What is being asked
Check every line of the entries for "mantenimiento", and copy the lines that hold it.

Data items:
-------
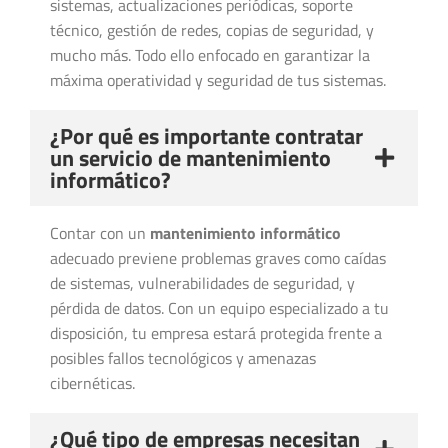
sistemas, actualizaciones periódicas, soporte
técnico, gestión de redes, copias de seguridad, y
mucho más. Todo ello enfocado en garantizar la
máxima operatividad y seguridad de tus sistemas.
¿Por qué es importante contratar
un servicio de mantenimiento
informático?
Contar con un
mantenimiento informático
adecuado previene problemas graves como caídas
de sistemas, vulnerabilidades de seguridad, y
pérdida de datos. Con un equipo especializado a tu
disposición, tu empresa estará protegida frente a
posibles fallos tecnológicos y amenazas
cibernéticas.
¿Qué tipo de empresas necesitan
-------
Answer to this exercise
un servicio de mantenimiento
mantenimiento informático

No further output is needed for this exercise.